Source data:

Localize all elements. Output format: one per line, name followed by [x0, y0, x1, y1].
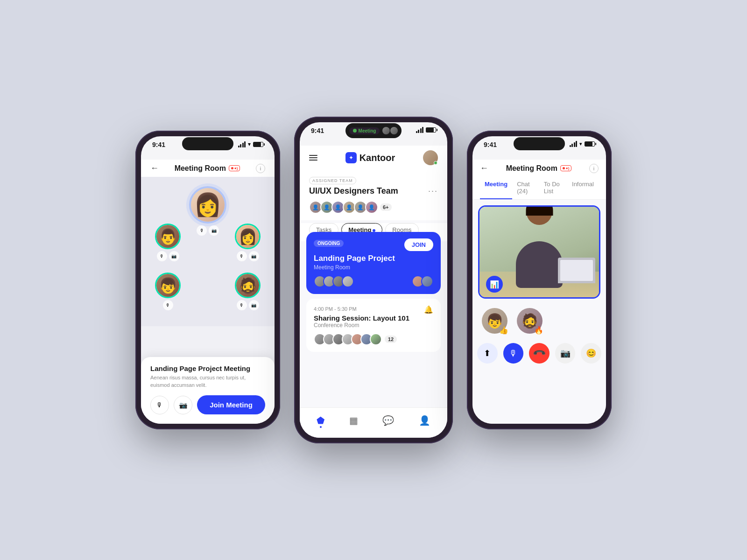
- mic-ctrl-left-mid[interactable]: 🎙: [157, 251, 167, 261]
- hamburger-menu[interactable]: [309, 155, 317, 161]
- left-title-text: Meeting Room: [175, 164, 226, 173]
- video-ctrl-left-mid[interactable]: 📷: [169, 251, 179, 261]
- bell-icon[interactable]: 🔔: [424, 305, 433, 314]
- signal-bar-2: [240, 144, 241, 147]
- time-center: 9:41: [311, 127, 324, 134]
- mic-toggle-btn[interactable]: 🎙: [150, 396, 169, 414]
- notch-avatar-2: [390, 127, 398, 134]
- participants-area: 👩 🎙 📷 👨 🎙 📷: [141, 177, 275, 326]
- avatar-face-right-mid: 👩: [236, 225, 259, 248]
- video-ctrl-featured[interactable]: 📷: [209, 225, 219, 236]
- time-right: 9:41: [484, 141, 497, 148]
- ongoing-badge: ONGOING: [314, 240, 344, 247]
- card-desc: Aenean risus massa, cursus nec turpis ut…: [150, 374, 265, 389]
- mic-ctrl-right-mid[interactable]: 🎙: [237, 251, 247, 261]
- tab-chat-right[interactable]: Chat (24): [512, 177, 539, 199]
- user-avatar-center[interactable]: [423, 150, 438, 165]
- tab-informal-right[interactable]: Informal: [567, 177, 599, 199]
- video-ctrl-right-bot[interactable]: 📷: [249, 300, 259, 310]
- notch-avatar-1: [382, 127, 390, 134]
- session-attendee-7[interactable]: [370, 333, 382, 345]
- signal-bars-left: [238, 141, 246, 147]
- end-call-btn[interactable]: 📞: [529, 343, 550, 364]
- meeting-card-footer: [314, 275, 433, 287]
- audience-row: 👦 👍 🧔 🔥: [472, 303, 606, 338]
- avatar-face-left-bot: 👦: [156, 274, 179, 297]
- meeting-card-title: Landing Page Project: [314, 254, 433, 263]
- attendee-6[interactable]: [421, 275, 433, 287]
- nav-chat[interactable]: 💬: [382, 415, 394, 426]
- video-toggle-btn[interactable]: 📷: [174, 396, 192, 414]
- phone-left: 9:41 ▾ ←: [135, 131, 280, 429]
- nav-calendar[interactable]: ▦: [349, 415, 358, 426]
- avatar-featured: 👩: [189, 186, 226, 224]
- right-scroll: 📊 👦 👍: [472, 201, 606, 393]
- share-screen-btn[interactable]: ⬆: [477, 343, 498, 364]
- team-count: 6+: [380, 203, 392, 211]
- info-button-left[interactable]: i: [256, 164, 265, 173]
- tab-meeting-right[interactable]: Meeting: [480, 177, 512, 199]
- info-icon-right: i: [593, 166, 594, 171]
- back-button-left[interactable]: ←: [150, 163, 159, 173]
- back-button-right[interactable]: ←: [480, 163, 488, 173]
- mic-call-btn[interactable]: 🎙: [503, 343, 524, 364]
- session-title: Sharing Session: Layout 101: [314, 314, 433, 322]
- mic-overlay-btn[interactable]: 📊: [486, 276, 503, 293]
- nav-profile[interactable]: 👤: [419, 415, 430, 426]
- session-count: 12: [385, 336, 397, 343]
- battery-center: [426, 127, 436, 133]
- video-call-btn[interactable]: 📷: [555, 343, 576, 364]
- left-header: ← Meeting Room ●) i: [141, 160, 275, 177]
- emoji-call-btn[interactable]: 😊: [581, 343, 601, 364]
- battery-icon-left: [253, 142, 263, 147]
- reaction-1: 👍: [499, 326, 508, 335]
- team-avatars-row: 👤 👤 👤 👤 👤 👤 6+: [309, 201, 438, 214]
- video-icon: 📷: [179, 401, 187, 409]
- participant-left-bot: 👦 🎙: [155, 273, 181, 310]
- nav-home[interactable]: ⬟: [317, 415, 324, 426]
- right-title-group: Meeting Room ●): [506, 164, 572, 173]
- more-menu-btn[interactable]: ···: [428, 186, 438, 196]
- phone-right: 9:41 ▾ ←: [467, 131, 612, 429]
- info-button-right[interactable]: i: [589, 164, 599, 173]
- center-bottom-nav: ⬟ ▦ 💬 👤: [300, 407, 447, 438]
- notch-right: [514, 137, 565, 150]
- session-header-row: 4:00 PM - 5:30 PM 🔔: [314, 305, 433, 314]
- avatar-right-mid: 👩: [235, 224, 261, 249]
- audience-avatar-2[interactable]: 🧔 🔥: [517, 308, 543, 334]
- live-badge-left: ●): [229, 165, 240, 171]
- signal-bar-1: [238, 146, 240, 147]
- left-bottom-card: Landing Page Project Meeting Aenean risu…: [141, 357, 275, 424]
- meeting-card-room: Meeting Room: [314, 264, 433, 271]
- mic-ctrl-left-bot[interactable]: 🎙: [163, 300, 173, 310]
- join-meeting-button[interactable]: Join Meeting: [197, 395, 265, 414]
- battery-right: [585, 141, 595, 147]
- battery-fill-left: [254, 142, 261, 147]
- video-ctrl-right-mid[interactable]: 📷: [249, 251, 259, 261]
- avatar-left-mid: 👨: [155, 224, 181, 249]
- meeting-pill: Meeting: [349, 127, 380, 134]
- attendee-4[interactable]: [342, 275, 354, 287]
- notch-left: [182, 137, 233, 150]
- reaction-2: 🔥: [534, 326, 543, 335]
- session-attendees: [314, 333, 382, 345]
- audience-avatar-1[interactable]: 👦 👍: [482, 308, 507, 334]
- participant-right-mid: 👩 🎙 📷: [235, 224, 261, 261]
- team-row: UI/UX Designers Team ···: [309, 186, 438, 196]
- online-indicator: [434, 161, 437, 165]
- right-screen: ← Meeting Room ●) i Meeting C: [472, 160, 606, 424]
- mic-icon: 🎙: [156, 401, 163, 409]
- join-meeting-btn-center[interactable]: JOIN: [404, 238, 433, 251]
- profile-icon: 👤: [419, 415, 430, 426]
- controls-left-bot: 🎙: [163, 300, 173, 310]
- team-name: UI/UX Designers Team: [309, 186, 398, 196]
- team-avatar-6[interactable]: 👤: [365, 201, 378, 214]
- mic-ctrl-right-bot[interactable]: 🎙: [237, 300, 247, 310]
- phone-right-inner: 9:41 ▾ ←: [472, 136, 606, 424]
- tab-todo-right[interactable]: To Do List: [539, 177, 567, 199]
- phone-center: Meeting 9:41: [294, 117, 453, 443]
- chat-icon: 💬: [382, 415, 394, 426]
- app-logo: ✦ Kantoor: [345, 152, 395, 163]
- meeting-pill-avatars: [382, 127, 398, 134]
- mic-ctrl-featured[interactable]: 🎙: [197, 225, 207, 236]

What needs to be done:
Which lines of the data above contain the string "profile"? Copy each of them.

Solution to this task:
- nav-profile[interactable]: 👤: [419, 415, 430, 426]
- profile-icon: 👤: [419, 415, 430, 426]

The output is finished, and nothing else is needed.